Today, the Kautskys/Jets are noted mainly for having on their roster John Wooden, who coached UCLA to 10 National Championships from 1964 to 1975; and Branch McCracken, who coached Indiana to the 1940 and 1953 National Championships.
In 1949, the Indianapolis Olympians were welcomed into the NBL, but then the merger with the BAA happened to become the NBA, and the Olympians, so named because of their players' representation of the U.S. in winning the Gold Medal at the 1948 Olympics in London, were in, and the Jets were out. They included Alex Groza (brother of Cleveland Browns star Lou Groza), Ralph Beard, Cliff Barker and Wallace "Wah-Wah" Jones, all of whom had played on the University of Kentucky's 1948 and '49 National Champions; Paul Walther of the University of Tennessee and Clarence "Kleggie" Hermsen of the University of Minnesota.
Also playing at the Butler fieldhouse, the Olympians won the Western Division in 1950, and made the Playoffs again in 1951. But after that season, Groza and Beard were banned from the NBA for life after they admitted shaving points at Kentucky.
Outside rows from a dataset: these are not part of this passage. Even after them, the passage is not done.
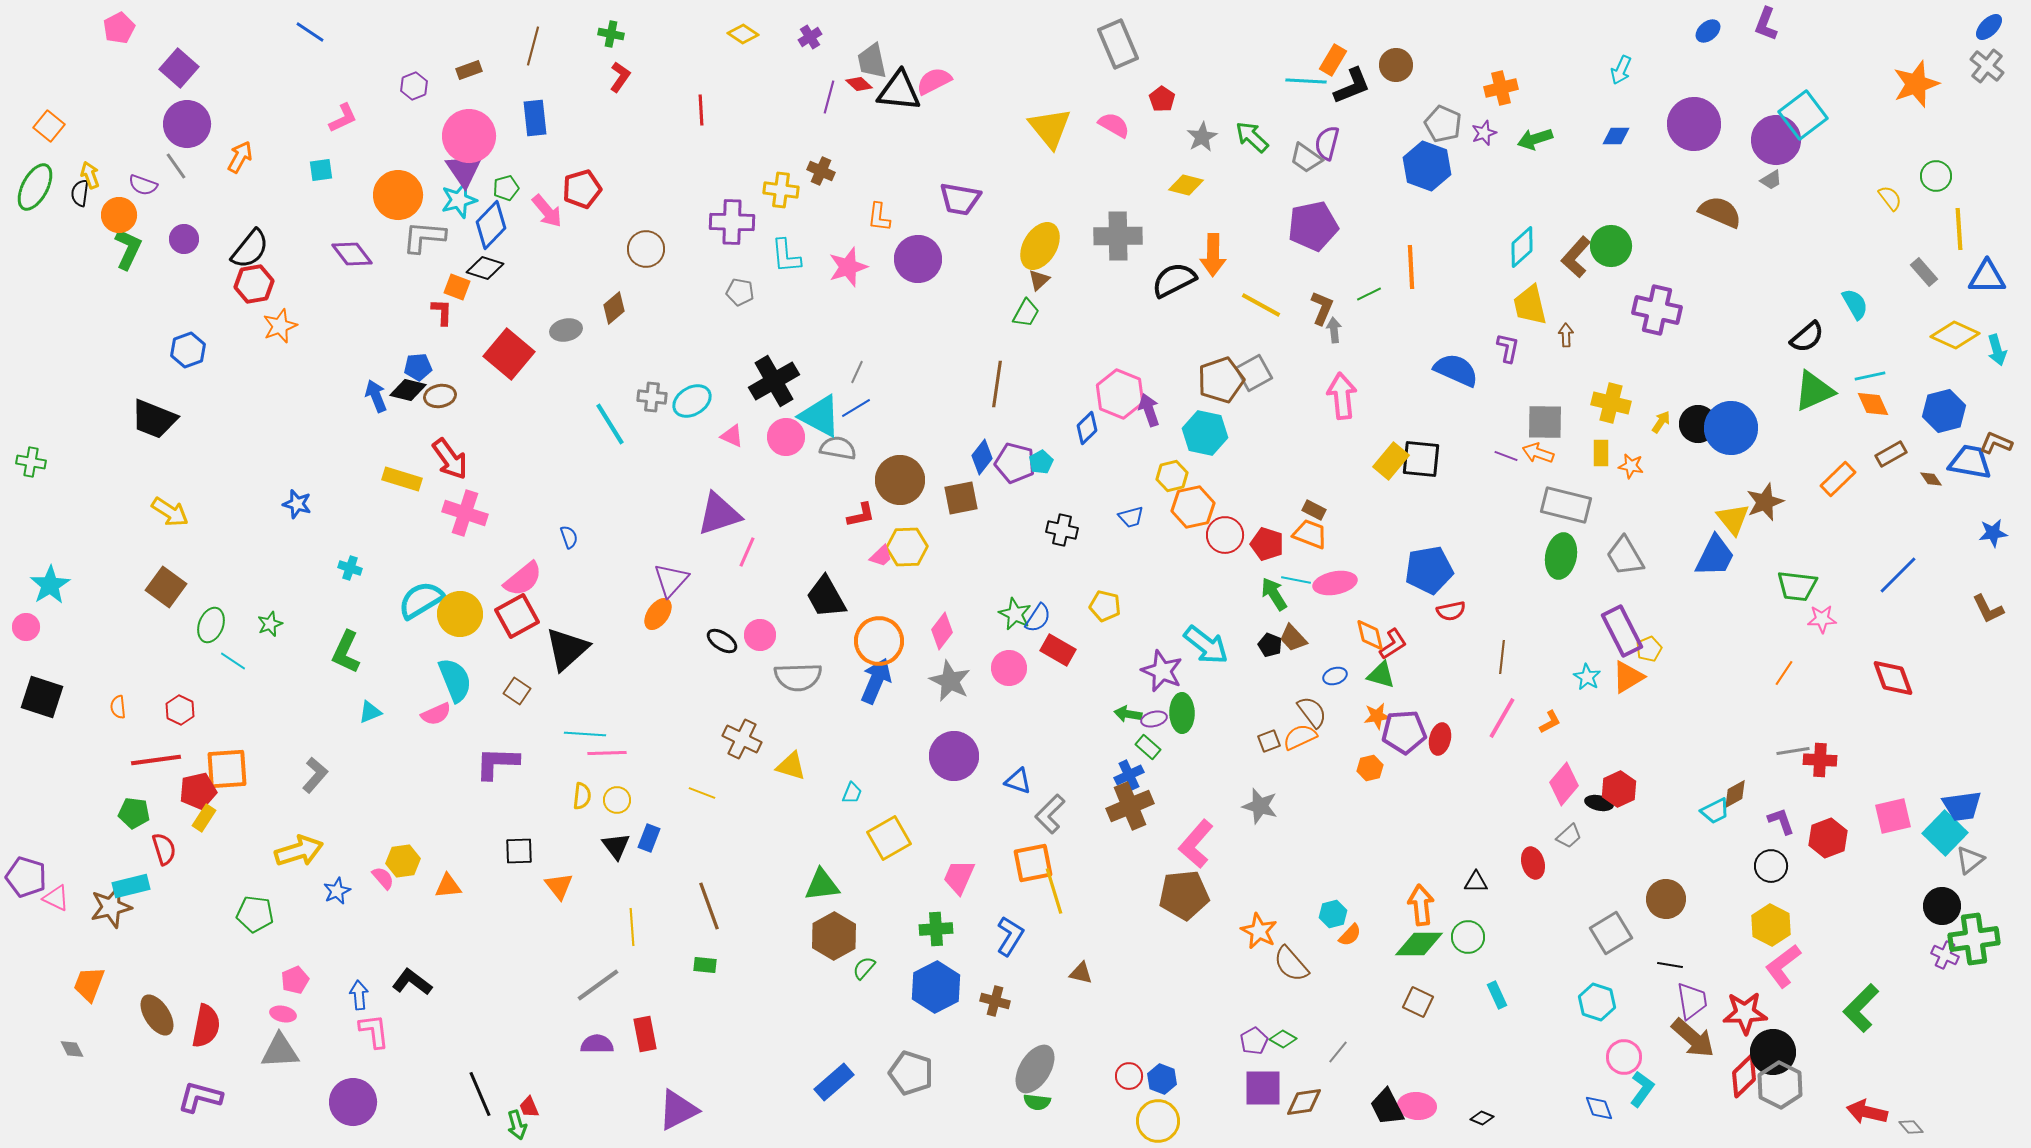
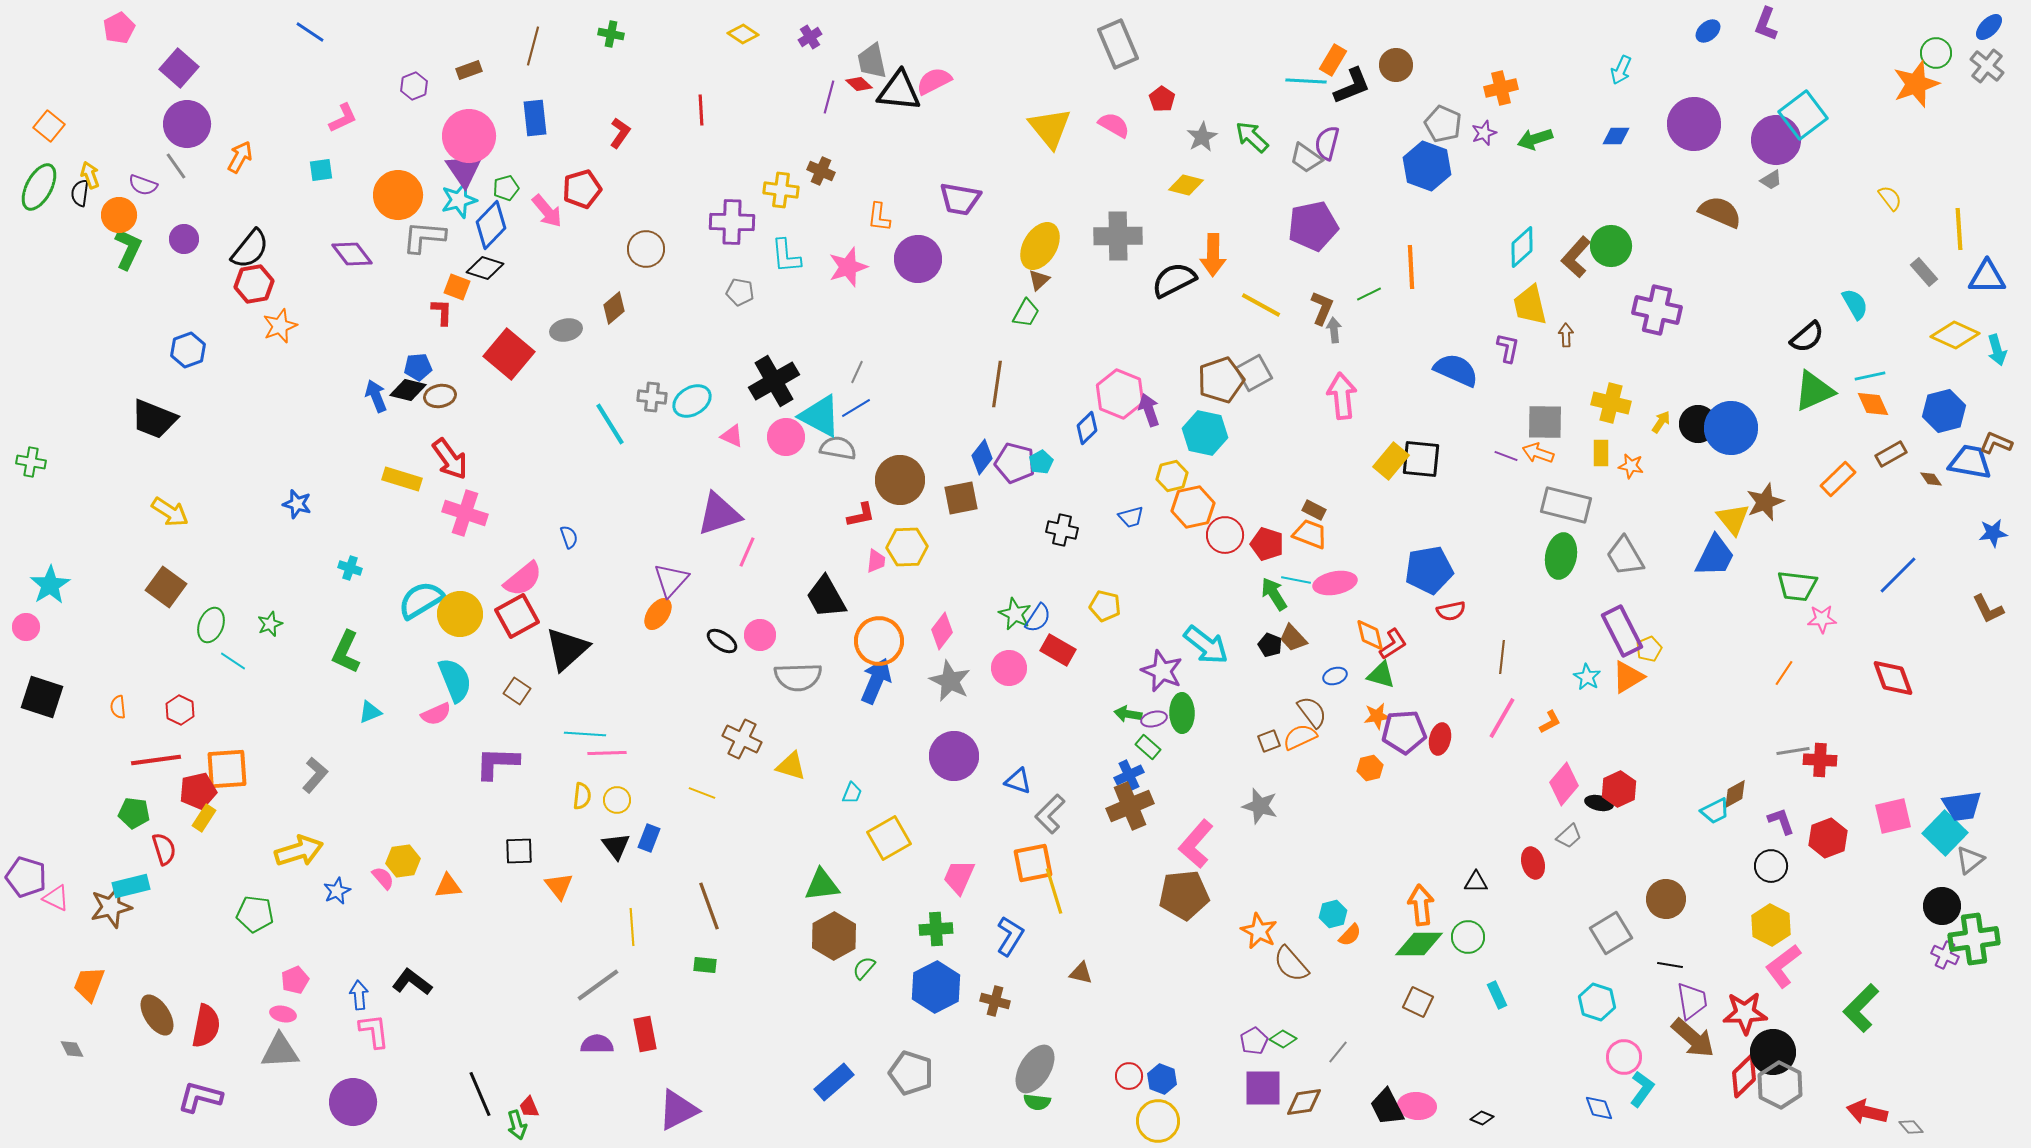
red L-shape at (620, 77): moved 56 px down
green circle at (1936, 176): moved 123 px up
green ellipse at (35, 187): moved 4 px right
pink trapezoid at (881, 556): moved 5 px left, 5 px down; rotated 40 degrees counterclockwise
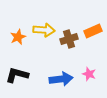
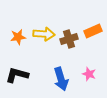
yellow arrow: moved 4 px down
orange star: rotated 14 degrees clockwise
blue arrow: rotated 80 degrees clockwise
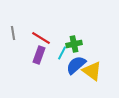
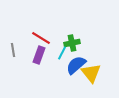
gray line: moved 17 px down
green cross: moved 2 px left, 1 px up
yellow triangle: moved 1 px left, 2 px down; rotated 15 degrees clockwise
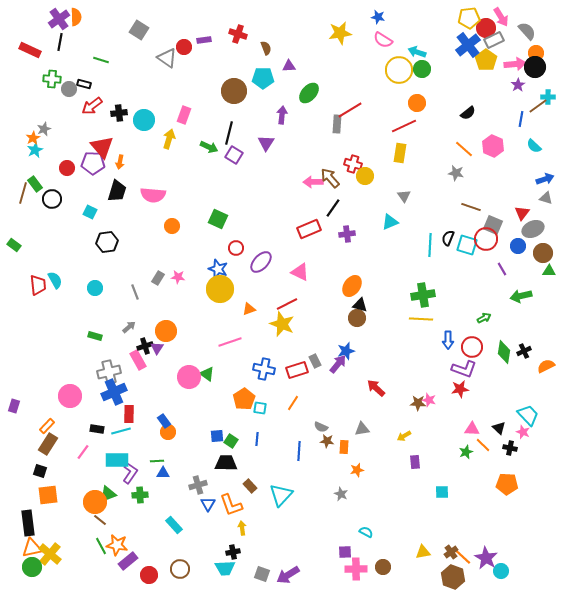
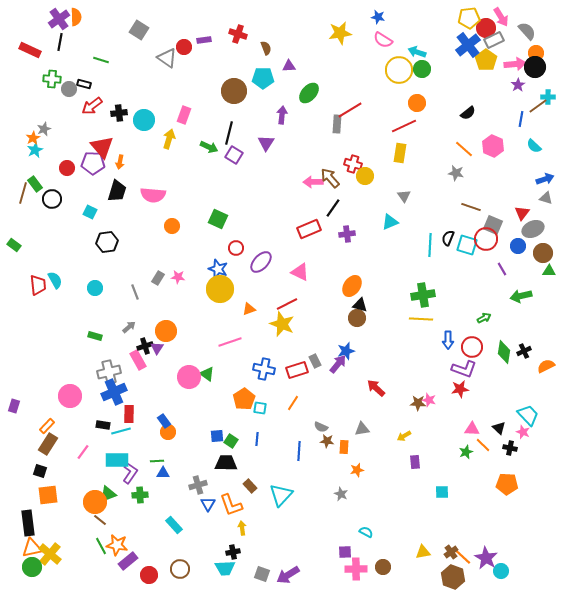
black rectangle at (97, 429): moved 6 px right, 4 px up
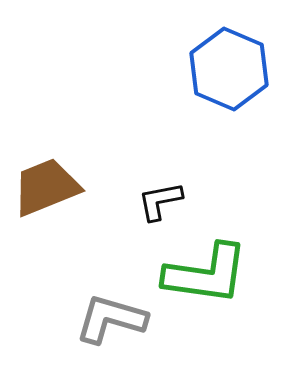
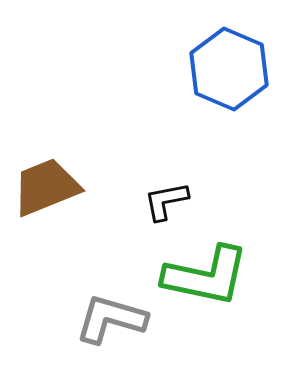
black L-shape: moved 6 px right
green L-shape: moved 2 px down; rotated 4 degrees clockwise
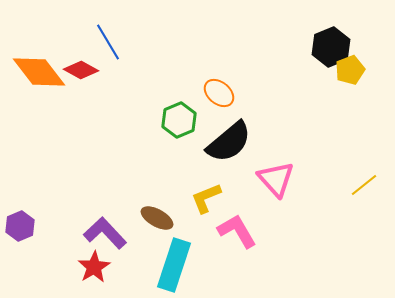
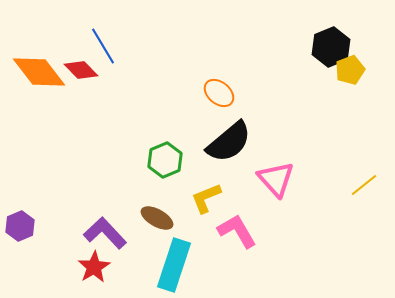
blue line: moved 5 px left, 4 px down
red diamond: rotated 16 degrees clockwise
green hexagon: moved 14 px left, 40 px down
The Olympians never recovered, and folded after the 1953 season.
The Anderson Packers played from 1946 to 1951 at Anderson High School, 4610 Madison Avenue, 41 miles to the northeast. Not reachable by public transportation.
The Fort Wayne Pistons began in the NBL in 1941, 128 miles to the northeast, and won that league's title in 1944 and '45 -- making them, technically if not officially, the World Champions of professional basketball for those seasons. Owner Fred Zollner and his sister Janet ran a foundry, manufacturing Pistons.
The team moved into the NBA in 1948, and won the Western Division and reached the Finals in 1955 (losing to the Syracuse Nationals) and 1956 (losing to the Philadelphia Warriors). But despite moving from the gym at North Side High School (475 E. State Boulevard) to the new 13,000-seat Allen County War Memorial Coliseum (still standing at 4000 Parnell Avenue) in 1952, they were stuck in a market that was too small for the major leagues.
In 1957, Zollner moved the team to Detroit -- the Motor City, so keeping the "Pistons" name made sense. (Ironically, they weren't much closer to Indianapolis than they were to Detroit. Or Chicago, for that matter.) After that, Indianapolis wouldn't have another NBA team until the Pacers arrived with the ABA merger 19 years later.
It has also been home to a series of minor-league hockey teams. The Indianapolis Capitals won the Calder Cup, the championship of the American Hockey League, in 1942 and 1950. The Indianapolis Ice won the Turner Cup, the championship of the International Hockey League, in 1990; and the Ray Miron Cup, the championship of the Central Hockey League, in 2000. The Indiana Ice won the Clark Cup, the championship of the United States Hockey League, in 2009 and 2014.
The current team is called the Indy Fuel, tied into the city's racing theme. 1202 E. 38th Street, northeast of downtown. Number 39 bus.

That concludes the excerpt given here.